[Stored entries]
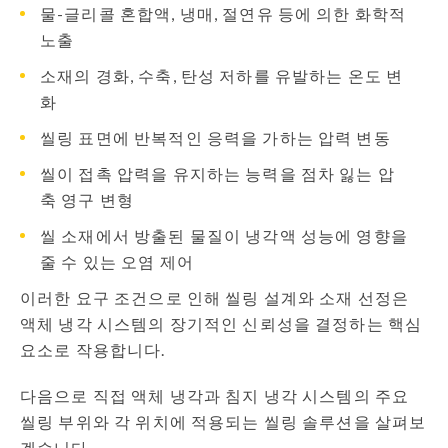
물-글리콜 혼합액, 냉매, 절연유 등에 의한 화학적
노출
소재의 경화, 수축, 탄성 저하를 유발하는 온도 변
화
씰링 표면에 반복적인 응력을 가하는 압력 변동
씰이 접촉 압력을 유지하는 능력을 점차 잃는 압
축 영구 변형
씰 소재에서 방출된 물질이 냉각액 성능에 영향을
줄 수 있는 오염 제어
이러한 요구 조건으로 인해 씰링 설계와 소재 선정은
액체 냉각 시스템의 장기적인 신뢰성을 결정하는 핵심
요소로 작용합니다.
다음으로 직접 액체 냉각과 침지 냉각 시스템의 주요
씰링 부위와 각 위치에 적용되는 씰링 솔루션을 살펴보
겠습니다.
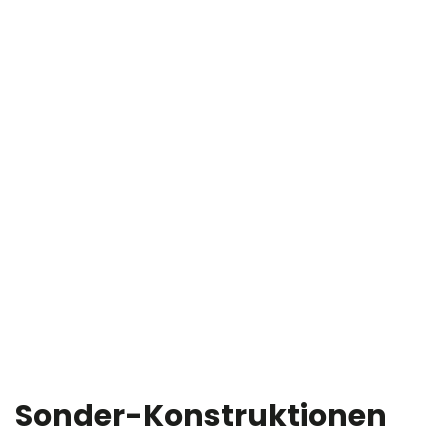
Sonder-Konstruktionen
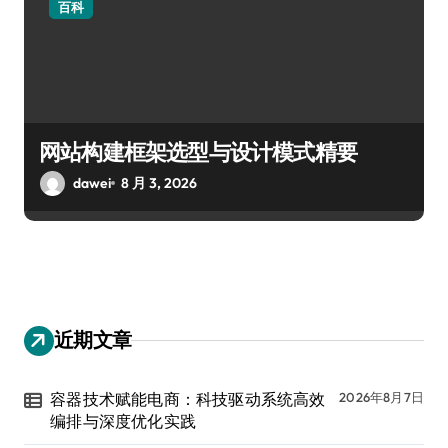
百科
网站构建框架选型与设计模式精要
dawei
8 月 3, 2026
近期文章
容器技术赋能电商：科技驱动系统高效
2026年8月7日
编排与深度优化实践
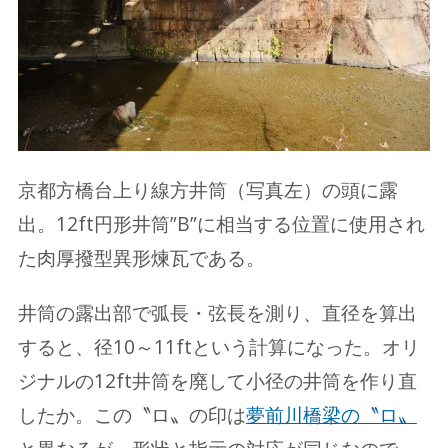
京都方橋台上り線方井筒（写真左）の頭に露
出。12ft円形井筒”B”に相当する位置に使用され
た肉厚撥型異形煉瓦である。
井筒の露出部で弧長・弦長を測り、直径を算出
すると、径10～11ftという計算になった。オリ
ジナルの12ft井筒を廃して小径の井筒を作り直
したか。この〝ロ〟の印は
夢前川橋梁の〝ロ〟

* * *

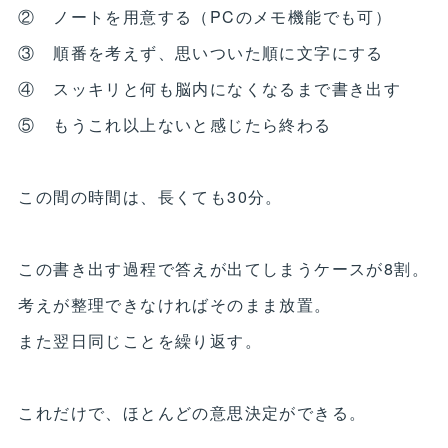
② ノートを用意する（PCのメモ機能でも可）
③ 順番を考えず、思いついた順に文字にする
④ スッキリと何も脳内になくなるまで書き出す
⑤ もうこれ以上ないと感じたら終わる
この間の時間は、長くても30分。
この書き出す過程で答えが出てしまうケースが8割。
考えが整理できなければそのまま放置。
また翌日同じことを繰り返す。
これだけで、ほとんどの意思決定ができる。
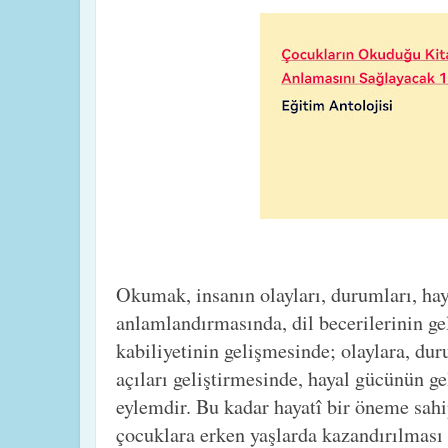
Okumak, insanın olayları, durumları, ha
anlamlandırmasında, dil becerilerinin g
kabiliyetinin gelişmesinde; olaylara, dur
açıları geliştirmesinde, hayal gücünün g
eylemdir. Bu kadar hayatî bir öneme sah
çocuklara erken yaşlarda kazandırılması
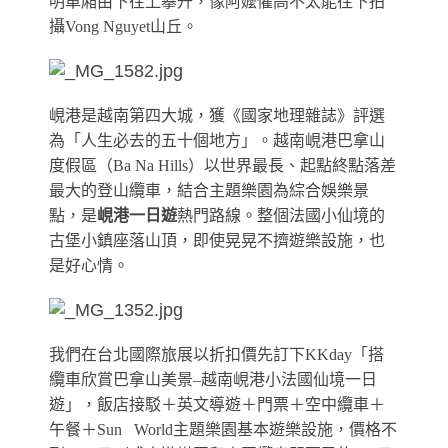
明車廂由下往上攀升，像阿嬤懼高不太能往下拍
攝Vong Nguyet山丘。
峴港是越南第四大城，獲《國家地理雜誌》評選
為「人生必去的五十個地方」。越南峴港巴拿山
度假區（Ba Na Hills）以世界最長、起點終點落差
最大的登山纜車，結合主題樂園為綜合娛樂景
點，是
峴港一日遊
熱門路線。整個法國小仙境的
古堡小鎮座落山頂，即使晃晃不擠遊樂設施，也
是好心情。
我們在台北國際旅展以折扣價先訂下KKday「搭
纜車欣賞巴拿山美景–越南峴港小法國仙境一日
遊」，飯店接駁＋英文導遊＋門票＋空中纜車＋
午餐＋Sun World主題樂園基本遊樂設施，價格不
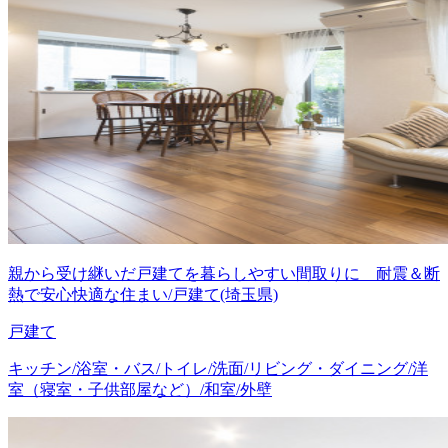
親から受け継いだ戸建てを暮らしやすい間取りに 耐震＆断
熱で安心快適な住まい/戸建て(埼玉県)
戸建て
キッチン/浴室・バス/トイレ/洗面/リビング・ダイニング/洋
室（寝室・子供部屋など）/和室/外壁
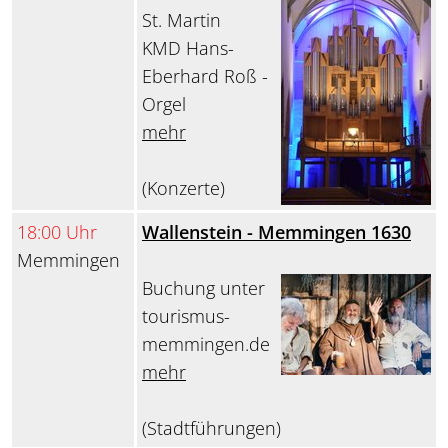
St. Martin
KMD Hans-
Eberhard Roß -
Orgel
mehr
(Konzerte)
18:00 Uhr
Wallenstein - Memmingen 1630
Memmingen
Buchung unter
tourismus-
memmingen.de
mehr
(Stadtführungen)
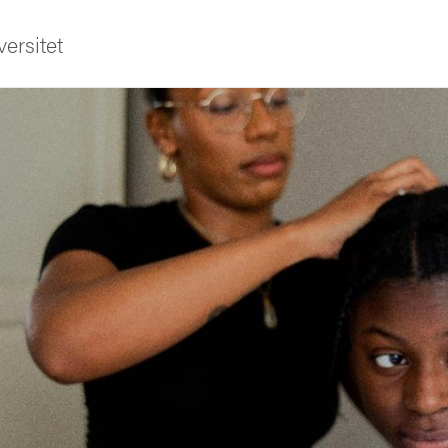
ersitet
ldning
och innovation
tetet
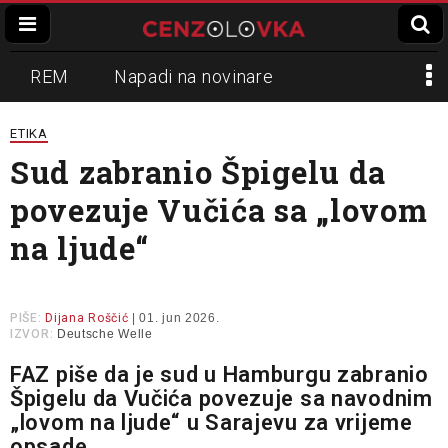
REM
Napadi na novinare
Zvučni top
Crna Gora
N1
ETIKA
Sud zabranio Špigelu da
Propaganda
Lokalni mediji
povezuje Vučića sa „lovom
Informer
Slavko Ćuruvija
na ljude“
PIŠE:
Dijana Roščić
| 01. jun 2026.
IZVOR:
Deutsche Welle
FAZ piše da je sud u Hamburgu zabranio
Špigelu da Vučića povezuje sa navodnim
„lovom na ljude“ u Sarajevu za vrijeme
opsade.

About this task — Now transcribe the lines above exactly, starting at the line containing "② ノートを用意する（PCのメモ機能でも可）" and ending at the line containing "Sarajevu za vrijeme", both lines included, pictures excluded.

Response below —
② ノートを用意する（PCのメモ機能でも可）
③ 順番を考えず、思いついた順に文字にする
④ スッキリと何も脳内になくなるまで書き出す
⑤ もうこれ以上ないと感じたら終わる
この間の時間は、長くても30分。
この書き出す過程で答えが出てしまうケースが8割。
考えが整理できなければそのまま放置。
また翌日同じことを繰り返す。
これだけで、ほとんどの意思決定ができる。
Okumak, insanın olayları, durumları, ha
anlamlandırmasında, dil becerilerinin g
kabiliyetinin gelişmesinde; olaylara, dur
açıları geliştirmesinde, hayal gücünün g
eylemdir. Bu kadar hayatî bir öneme sah
çocuklara erken yaşlarda kazandırılması
明車廂由下往上攀升，像阿嬤懼高不太能往下拍
攝Vong Nguyet山丘。
峴港是越南第四大城，獲《國家地理雜誌》評選
為「人生必去的五十個地方」。越南峴港巴拿山
度假區（Ba Na Hills）以世界最長、起點終點落差
最大的登山纜車，結合主題樂園為綜合娛樂景
點，是
峴港一日遊
熱門路線。整個法國小仙境的
古堡小鎮座落山頂，即使晃晃不擠遊樂設施，也
是好心情。
我們在台北國際旅展以折扣價先訂下KKday「搭
纜車欣賞巴拿山美景–越南峴港小法國仙境一日
遊」，飯店接駁＋英文導遊＋門票＋空中纜車＋
午餐＋Sun World主題樂園基本遊樂設施，價格不
親から受け継いだ戸建てを暮らしやすい間取りに 耐震＆断
熱で安心快適な住まい/戸建て(埼玉県)
戸建て
キッチン/浴室・バス/トイレ/洗面/リビング・ダイニング/洋
室（寝室・子供部屋など）/和室/外壁
St. Martin
KMD Hans-
Eberhard Roß -
Orgel
mehr
(Konzerte)
18:00 Uhr
Wallenstein - Memmingen 1630
Memmingen
Buchung unter
tourismus-
memmingen.de
mehr
(Stadtführungen)
ersitet
ldning
och innovation
tetet
REM
Napadi na novinare
Zvučni top
Crna Gora
N1
ETIKA
Sud zabranio Špigelu da
Propaganda
Lokalni mediji
povezuje Vučića sa „lovom
Informer
Slavko Ćuruvija
na ljude“
PIŠE:
Dijana Roščić
| 01. jun 2026.
IZVOR:
Deutsche Welle
FAZ piše da je sud u Hamburgu zabranio
Špigelu da Vučića povezuje sa navodnim
„lovom na ljude“ u Sarajevu za vrijeme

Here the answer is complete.